# Description of the task
Please go through the records below and return every line holding the word "Semua".

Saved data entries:

= Beginning of Section =

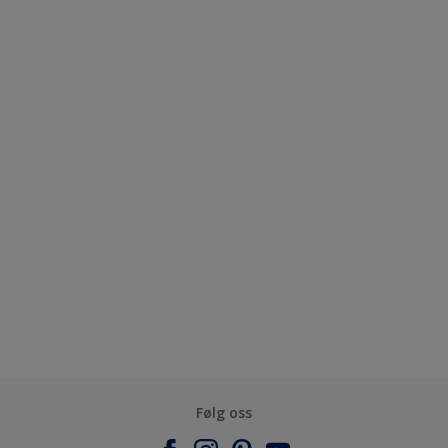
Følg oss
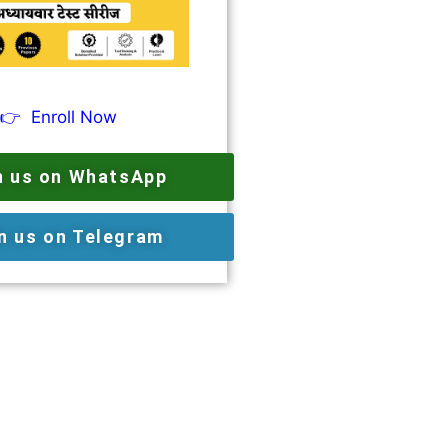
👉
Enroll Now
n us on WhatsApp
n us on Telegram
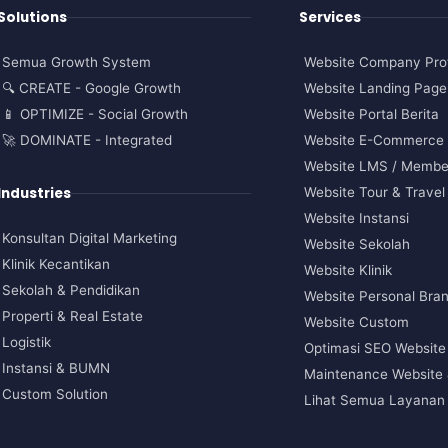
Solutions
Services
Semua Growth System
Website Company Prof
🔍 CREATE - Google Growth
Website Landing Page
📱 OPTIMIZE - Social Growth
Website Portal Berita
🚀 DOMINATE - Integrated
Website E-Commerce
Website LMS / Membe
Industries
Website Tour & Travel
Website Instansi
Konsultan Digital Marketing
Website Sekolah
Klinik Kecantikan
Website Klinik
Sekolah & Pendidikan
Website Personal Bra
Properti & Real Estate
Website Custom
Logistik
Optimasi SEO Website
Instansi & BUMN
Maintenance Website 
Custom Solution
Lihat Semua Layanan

= End of Section =

# Exercise result
Semua Growth System
Lihat Semua Layanan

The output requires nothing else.